PROMPT: Lines before the one containing "30-minute consultation with a senior-level" are not wanted. Transcribe that line and all after it exactly, to the end of the entries.

Collected data
--- --- ---

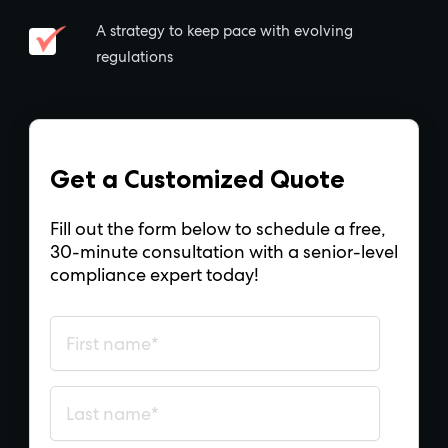
A strategy to keep pace with evolving
regulations
Get a Customized Quote
Fill out the form below to schedule a free,
30-minute consultation with a senior-level
compliance expert today!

--- --- ---

FINISHED EXERCISE:
30-minute consultation with a senior-level
compliance expert today!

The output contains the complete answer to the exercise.